Here’s a roundup of what’s on the ballots and which races to watch.

Statewide Ballot Measures, Recreational

Michigan

Michigan could become the first state in the Midwest to legalize recreational cannabis use, joining nine other states, if voters pass Proposition 18-1. The ballot initiative would make marijuana legal for adults who are age 21 or older, and allow for flower, concentrates or cannabis-infused edibles. Prop 18-1 would also give consumers permission to cultivate up to 12 plants for personal use, but limit possession to 10 ounces of marijuana products stored in their home and to 2.5 ounces in public, provided no more than 15 grams are in concentrate form. (Using cannabis in public, though, is prohibited under the measure). The state would also impose a 10 percent cannabis sales tax, the revenue from which would go toward infrastructure, clinical research, education and regularly costs, as well as localities where marijuana businesses operate. Prop 18-1 would also give local municipalities the ability to opt out of the program, letting them ban or restrict the commercial cannabis industry in their area. The opt-out scheme, though, only applies to recreational marijuana businesses and doesn’t apply to personal cultivation or possession.

North Dakota

North Dakota is another state where cannabis legalization is on the table for voters. The state’s Measure 3 would remove “hashish, marijuana, and tetrahydrocannabinols” (THC) from its list of Schedule I substances, ultimately making recreational pot use legal for all adults. If passed, the ballot initiative would prohibit anyone over 21 years old from being prosecuted for a nonviolent cannabis-related offense, such as growing, possession or selling, and wouldn’t impose any limits, so there’s no cap on the amount of cannabis a North Dakotan could possess or how many cannabis plants they can cultivate at home.
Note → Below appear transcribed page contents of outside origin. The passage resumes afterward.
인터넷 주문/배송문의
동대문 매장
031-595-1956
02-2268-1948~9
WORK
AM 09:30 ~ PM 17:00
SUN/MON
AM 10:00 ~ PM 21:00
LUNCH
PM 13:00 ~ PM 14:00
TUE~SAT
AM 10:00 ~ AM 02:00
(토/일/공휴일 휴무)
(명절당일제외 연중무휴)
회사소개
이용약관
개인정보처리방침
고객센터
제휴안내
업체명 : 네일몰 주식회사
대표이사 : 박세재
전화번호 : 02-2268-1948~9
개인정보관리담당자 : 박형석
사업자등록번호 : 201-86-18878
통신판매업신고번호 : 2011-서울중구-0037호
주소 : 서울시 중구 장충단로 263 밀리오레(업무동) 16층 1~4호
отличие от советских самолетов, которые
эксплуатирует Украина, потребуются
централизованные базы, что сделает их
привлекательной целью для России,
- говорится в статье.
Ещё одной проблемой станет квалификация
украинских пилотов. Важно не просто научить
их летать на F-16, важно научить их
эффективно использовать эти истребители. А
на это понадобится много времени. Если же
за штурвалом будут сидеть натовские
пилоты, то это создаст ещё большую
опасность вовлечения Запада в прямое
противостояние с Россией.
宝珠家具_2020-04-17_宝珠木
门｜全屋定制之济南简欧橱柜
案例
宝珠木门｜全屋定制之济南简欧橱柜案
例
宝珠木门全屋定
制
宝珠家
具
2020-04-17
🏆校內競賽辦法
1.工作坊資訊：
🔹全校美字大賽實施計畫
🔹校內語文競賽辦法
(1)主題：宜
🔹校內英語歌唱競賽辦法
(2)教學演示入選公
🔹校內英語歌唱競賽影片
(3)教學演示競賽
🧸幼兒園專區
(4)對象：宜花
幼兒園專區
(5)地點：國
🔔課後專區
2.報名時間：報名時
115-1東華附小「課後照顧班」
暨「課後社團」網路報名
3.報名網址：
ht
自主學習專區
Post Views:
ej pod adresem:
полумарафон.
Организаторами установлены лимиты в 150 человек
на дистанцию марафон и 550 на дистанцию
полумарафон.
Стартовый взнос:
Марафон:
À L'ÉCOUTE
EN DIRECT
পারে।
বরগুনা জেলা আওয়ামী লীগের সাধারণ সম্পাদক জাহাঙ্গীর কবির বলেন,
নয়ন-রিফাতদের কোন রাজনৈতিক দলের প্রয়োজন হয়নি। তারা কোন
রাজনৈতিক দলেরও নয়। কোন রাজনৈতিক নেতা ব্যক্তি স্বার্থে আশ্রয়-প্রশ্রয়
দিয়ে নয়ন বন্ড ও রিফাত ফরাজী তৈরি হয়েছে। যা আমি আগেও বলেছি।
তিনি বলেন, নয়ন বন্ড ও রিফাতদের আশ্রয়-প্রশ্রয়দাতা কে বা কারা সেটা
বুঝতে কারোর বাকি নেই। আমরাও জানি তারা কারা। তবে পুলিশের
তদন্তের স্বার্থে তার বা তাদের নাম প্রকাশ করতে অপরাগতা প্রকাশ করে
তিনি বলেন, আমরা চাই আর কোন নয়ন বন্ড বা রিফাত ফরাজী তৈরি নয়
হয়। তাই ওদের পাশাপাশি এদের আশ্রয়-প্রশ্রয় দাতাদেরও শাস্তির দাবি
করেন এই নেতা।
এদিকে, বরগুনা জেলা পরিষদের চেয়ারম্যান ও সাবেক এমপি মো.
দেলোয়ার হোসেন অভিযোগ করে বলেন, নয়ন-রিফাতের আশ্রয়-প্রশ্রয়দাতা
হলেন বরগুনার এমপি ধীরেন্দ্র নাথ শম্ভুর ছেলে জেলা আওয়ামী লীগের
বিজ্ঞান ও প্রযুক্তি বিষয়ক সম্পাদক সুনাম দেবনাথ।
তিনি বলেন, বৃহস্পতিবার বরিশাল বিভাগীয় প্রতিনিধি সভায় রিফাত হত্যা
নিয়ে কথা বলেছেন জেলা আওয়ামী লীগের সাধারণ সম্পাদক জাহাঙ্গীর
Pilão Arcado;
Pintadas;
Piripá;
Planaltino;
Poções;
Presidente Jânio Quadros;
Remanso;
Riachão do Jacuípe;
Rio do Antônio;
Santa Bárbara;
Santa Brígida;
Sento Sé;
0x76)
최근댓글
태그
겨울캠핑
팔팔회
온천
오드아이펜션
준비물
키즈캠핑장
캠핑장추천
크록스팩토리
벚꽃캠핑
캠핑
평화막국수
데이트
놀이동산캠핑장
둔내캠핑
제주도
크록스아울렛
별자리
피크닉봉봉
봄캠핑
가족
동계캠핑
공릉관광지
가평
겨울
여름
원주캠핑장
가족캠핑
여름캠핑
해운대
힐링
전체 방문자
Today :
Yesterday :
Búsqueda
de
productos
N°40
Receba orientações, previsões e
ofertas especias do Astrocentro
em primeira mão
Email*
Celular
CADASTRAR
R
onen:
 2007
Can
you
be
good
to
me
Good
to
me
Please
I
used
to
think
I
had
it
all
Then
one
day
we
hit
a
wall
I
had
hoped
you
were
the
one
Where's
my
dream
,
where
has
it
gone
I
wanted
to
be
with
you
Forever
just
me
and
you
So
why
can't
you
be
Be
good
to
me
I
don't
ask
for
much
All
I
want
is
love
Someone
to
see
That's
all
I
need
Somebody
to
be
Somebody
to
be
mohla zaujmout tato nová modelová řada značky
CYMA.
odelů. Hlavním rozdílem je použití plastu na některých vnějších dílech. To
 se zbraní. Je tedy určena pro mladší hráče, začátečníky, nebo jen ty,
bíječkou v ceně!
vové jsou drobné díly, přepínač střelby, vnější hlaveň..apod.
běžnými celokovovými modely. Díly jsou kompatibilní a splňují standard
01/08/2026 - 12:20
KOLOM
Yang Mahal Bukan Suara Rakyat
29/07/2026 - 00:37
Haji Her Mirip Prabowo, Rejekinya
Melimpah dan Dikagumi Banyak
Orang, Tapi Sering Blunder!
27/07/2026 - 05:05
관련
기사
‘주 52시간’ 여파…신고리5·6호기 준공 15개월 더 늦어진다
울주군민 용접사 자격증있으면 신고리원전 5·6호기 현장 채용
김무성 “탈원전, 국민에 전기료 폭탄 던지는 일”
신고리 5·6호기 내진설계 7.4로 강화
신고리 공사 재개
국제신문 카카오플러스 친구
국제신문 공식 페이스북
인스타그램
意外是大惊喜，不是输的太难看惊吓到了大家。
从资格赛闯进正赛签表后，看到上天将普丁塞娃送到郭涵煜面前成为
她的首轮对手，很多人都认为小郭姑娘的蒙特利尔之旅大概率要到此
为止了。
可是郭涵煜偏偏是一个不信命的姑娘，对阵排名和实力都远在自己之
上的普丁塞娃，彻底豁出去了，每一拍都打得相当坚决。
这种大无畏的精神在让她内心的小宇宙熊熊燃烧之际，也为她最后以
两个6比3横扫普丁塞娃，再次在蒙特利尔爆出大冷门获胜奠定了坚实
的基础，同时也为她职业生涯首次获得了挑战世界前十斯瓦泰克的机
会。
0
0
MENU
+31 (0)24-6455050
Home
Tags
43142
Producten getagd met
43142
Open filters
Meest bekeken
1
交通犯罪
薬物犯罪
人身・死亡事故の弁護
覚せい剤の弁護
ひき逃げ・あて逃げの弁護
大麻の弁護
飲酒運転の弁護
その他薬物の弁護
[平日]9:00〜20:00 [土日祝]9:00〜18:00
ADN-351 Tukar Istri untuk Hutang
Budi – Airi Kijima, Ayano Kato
But the legislation is not just about legalization — it also fits into the larger criminal justice reform and expungement movement. Measure 3 would give thousands of North Dakotans a fresh start by triggering the automatic expungement of all nonviolent convictions for “a controlled substance that has been legalized” (in this case, cannabis) and create an appeals process for people who claim the state didn’t expunge their record properly. A potential downside: Measure 3 doesn’t have provisions for regulations or licensing, nor does it create a cannabis-specific tax, which means the state won’t reap the rewards of legalizing weed.